Manuscripts containing novel amino acid squences (e.g. primer sequences) will only be accepted if they carry an International Nucleotide Sequence Databases (INSD) accession number from the European Biology Laboratory (EMBL), GenBank Data Libraries (GenBank) or DNA Data Bank of Japan (DDBJ). The Journal of Fish Biology strongly recommends that when authors deposit data in genetic data banks they include specimen catalogue numbers (for specimens preserved in collections), a note identifying sequences that are derived from type specimens (see 9) and collection locality data. The data base accession number must be given in the Materials and Methods section of the manuscript. For taxonomic papers that refer to sequences derived from specimens preserved in collections (see 9), authors should include a table that clearly links each sequence accession number with the specimen from which it was derived. Sequences from type specimens should also be clearly identified in this Table (e.g. given in bold text). A nomenclature for genetic sequences for type and some non-type specimens has been proposed by Chakrabarty et al. (2013) [Chakrabarty, P., Warren, M., Page, L., Baldwin, C. (2013). GenSeq: An updated nomenclature for genetic sequences and a formal ranking of sequences from type and non-type sources. Zookeys 346, 29–41, doi: 10.3897/zookeys.346.5753] and may be used (but is not obligatory): sequences from holotypes are identified as genseq-1, paratypes genseq-2, those from topotypes are genseq-3, and the genetic marker(s) used are incorporated into the nomenclature (e.g. genseq-2 ND2). Lengthy nucleotide sequences will only be published in the text if, in the judgement of the Editor-in-Chief, these results are of general interest and importance. Where sequences are already published, reference to the original source will suffice.

12. RAPD.
Data derived by RAPDs (randomly amplified polymorphic DNAs) technology are frequently not satisfactory and conclusions derived from them unreliable. Papers submitted to the Journal should not include data generated by this technique.

13. Acknowledgement of copyright.
Authors should obtain permission from the copyright owner (usually this is the publisher) to use any figure, table or extended quotation from material that has previously been published. Acknowledgements, however, should cite the author: ‘Reproduced with permission from Einstein (1975)’.

14. References.
The list of references should be arranged alphabetically according to the surname of the first author and set out as follows:

Boisvert, C. A. (2005). The pelvic fin and girdle of Panderichthys and the origin of tetrapod locomotion. Nature 438, 1145–1147.
Nagahama, Y., Yoshikuni, M., Yamashita, M., Tokumoto, T. & Katsu, Y. (1995). Regulation of oocyte growth and maturation in fish. In Current Topics in Developmental Biology, Vol. 30 (Pederson, R. A. & Schatten, G., eds), pp. 103–145. San Diego, CA: Academic Press.
Zar, J. H. (1999). Biostatistical Analysis, 4th edn. Upper Saddle River, NJ: Prentice Hall.
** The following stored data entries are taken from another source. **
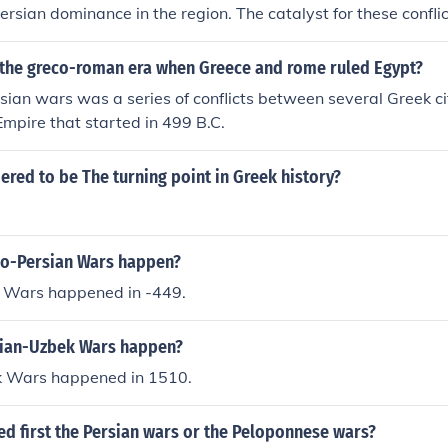
ersian dominance in the region. The catalyst for these confli
9-494 BCE), where Greek city-states in Asia Minor rebelled 
ng Darius to seek retribution. Additionally, he aimed to punis
the greco-roman era when Greece and rome ruled Egypt?
he revolt and to deter any further insurrections. These wars u
ian wars was a series of conflicts between several Greek ci
amous battles of Marathon and later conflicts during the Gr
Empire that started in 499 B.C.
ered to be The turning point in Greek history?
o-Persian Wars happen?
 Wars happened in -449.
sian-Uzbek Wars happen?
k Wars happened in 1510.
d first the Persian wars or the Peloponnese wars?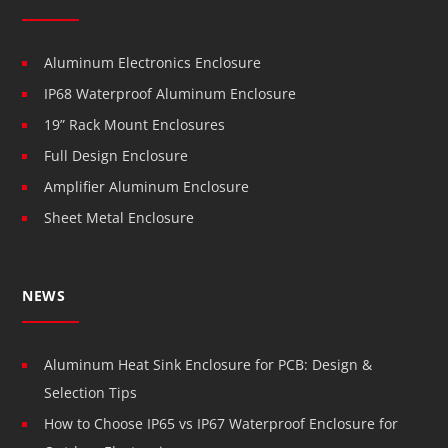
Aluminum Electronics Enclosure
IP68 Waterproof Aluminum Enclosure
19” Rack Mount Enclosures
Full Design Enclosure
Amplifier Aluminum Enclosure
Sheet Metal Enclosure
NEWS
Aluminum Heat Sink Enclosure for PCB: Design &
Selection Tips
How to Choose IP65 vs IP67 Waterproof Enclosure for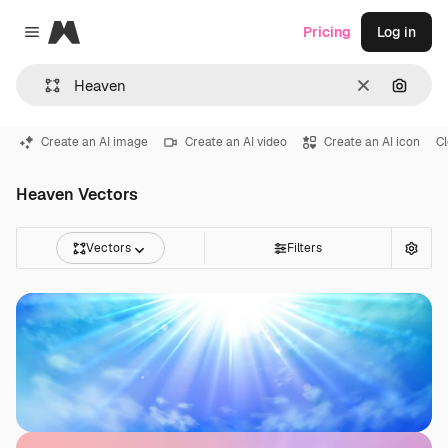
Magnific
Pricing
Log in
Close menu
Clear
Search
Create an AI image
Create an AI video
Create an AI icon
C
Heaven Vectors
Vectors
Filters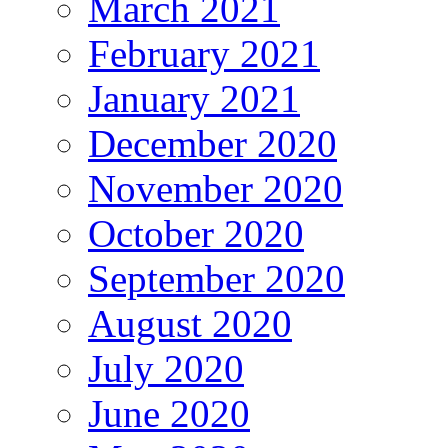
March 2021
February 2021
January 2021
December 2020
November 2020
October 2020
September 2020
August 2020
July 2020
June 2020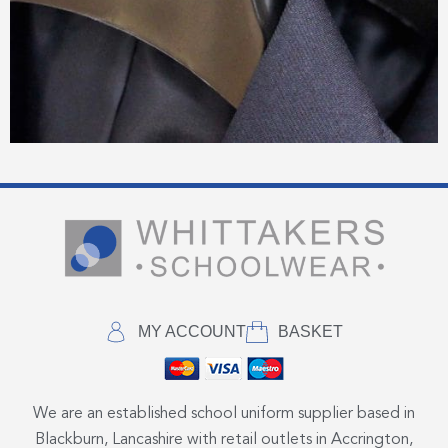
MY ACCOUNT
BASKET
We are an established school uniform supplier based in
Blackburn, Lancashire with retail outlets in Accrington,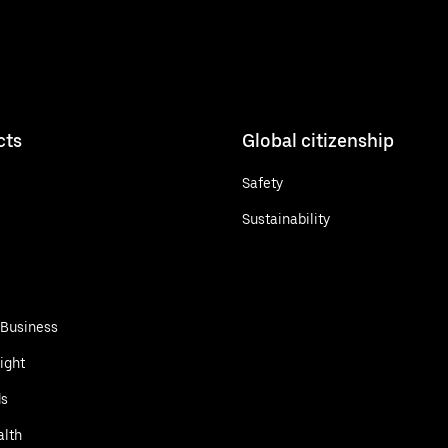
cts
Global citizenship
Safety
Sustainability
 Business
ight
ds
alth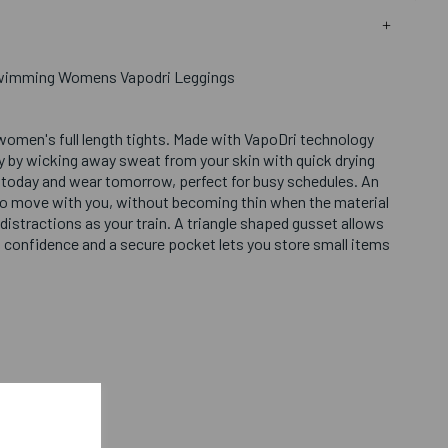
Swimming Womens Vapodri Leggings
 women's full length tights. Made with VapoDri technology
ry by wicking away sweat from your skin with quick drying
today and wear tomorrow, perfect for busy schedules. An
s to move with you, without becoming thin when the material
 distractions as your train. A triangle shaped gusset allows
 confidence and a secure pocket lets you store small items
It is important to include the article’s Digital Object Identifier (DOI) (see section 24) in the reference as volume and page information is not always available for articles published online. Please note the following example:

Song, J., Mathieu, A., Soper, R. F. & Popper, A. N. (2006). Structure of the inner ear of bluefin tuna Thunnus thynnus. Journal of Fish Biology 68, 1767–1781.doi:10.1111/j.1095-8649.2006.01057.x

The order in the list should be:

i). Single authors. Where more than one reference is given for a single author the publications should be listed chronologically.
(ii). Two authors. These should be arranged first alphabetically, then chronologically. For text citations, use the names of both authors and the year. Do not use et al. for two-author references.
(iii). Three or more authors. These should be arranged chronologically. For all text citations, use the surname of the first author only, followed by et al. and the date.

If more than one reference by the same author(s) published in the same year is cited, use a, b, etc. after the year in both text and list, e.g. (1963a). Text citations can be given in either of two ways: (a) with date in parentheses, ‘as demonstrated by Jones (1956)’; (b) with names and date in parentheses, ‘according to recent findings (Jones, 1956)’. Where more than one reference is cited in the text these should be in chronological order, e.g. Smith, 1975; Arnold, 1981; Jones, 1988. Journal titles must be given in full. Provide names and initials of all authors, the full title of the paper, the volume number and the page numbers.. Authors should check that all citations in the text are in the list of references and vice versa, and that their dates match. Journal titles, book titles and any other material within the reference list which will be italicized in print should be italicized or underlined in the manuscript.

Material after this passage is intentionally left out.